Indian horror films are something of a rarity, but Kothanodi was one of my highlights of 2015’s London Film Festival, and that was a horror film – sort of. This one, my first film of this year’s festival, definitely is – or wants to be. It begins with an account of our hero’s poverty-stricken childhood during the years of the Raj, wherein his mother was forced to split her time between wanking off an old rich man (the hero’s father) and caring for a much older – impossibly and grotesquely so – woman (the hero’s grandmother) – this last duty rendered even trickier because ideally performed without waking her.

The reason for this proscription is revealed when the young hero, Vinayak, is left alone with her and she does wake, demanding food which might well, as she makes quite clear, consist of him. Luckily Mum returns (though without his brother, who has died after falling off a wall) and sends her back to sleep again. Shortly thereafter, the old man dies and they move away, leaving the old woman to perish.

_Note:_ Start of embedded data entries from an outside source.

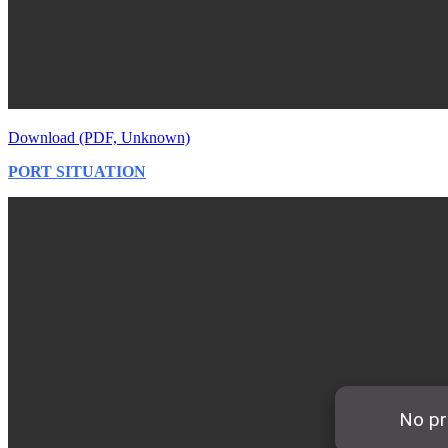
Download (PDF, Unknown)
PORT SITUATION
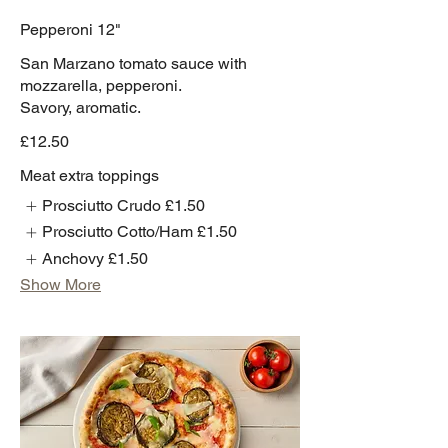
Pepperoni 12"
San Marzano tomato sauce with
mozzarella, pepperoni.
Savory, aromatic.
£12.50
Meat extra toppings
Prosciutto Crudo
£1.50
Prosciutto Cotto/Ham
£1.50
Anchovy
£1.50
Show More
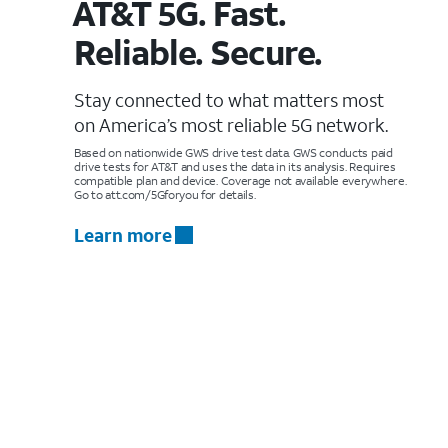
AT&T 5G. Fast.
Reliable. Secure.
Stay connected to what matters most
on America’s most reliable 5G network.
Based on nationwide GWS drive test data. GWS conducts paid
drive tests for AT&T and uses the data in its analysis. Requires
compatible plan and device. Coverage not available everywhere.
Go to att.com/5Gforyou for details.
Learn more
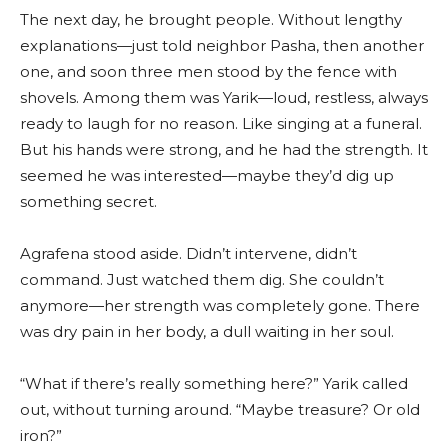
The next day, he brought people. Without lengthy
explanations—just told neighbor Pasha, then another
one, and soon three men stood by the fence with
shovels. Among them was Yarik—loud, restless, always
ready to laugh for no reason. Like singing at a funeral.
But his hands were strong, and he had the strength. It
seemed he was interested—maybe they’d dig up
something secret.
Agrafena stood aside. Didn’t intervene, didn’t
command. Just watched them dig. She couldn’t
anymore—her strength was completely gone. There
was dry pain in her body, a dull waiting in her soul.
“What if there’s really something here?” Yarik called
out, without turning around. “Maybe treasure? Or old
iron?”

Or not – when Vinayak (Sohum Shah) returns to Tumbbad as an adult she is still hanging on in there, even though a tree has now grown through her. Finding this continued existence to be rather trying she begs Vinayak to end it, which he does, though only after she has guided him towards the old man’s treasure.

Thus enriched he returns to his village to become known as a slightly dodgy man of means, with nobody quite being able to work out where he gets his gold coins from. Eventually we do: it seems that every now and again he has to go back to his home town and venture underground into the womb of a goddess and steal it from her son Hastar, a skinless demonic creature, while he is temporarily distracted by a doll made of uncooked dough. Should Hastar get his claws on him he will be condemned to the kind of painfully-extended existence that afflicted the old woman, but so far he has managed to avoid this.

While this beats working, such visits – generally rather fraught and yielding only a limited number of coins – take it out of him, so he trains his son to take over the ‘family business’. He is keen; in fact a little over-keen, which has disastrous consequences.

The timespan takes us into the years of independence, and some of the changes get a nod here – a looter himself, Vinayak rather regrets the departure of the British, under whose rule he was able to get away with things which might now come under scrutiny. And at least the British still allowed them to burn widows… the subjugation of women, including Vinayak’s long-suffering spouse, also gets a look-in.

But Rani Anil Barve, Anand Gandhi and Adesh Prasad’s film doesn’t give these elements their due, and although we can see how Vinayak’s adventures in the womb of the goddess might work as a metaphor for exploitation, of both resources and women, we don’t feel it. Urged on by its rather overbearing score, the film always seems too eager to charge on to the next set-piece, even though there aren’t that many.

This isn’t a generic horror film, which is no bad thing – it’s just trying a bit too hard to be one, instead of a folk tale with elements of horror and social commentary.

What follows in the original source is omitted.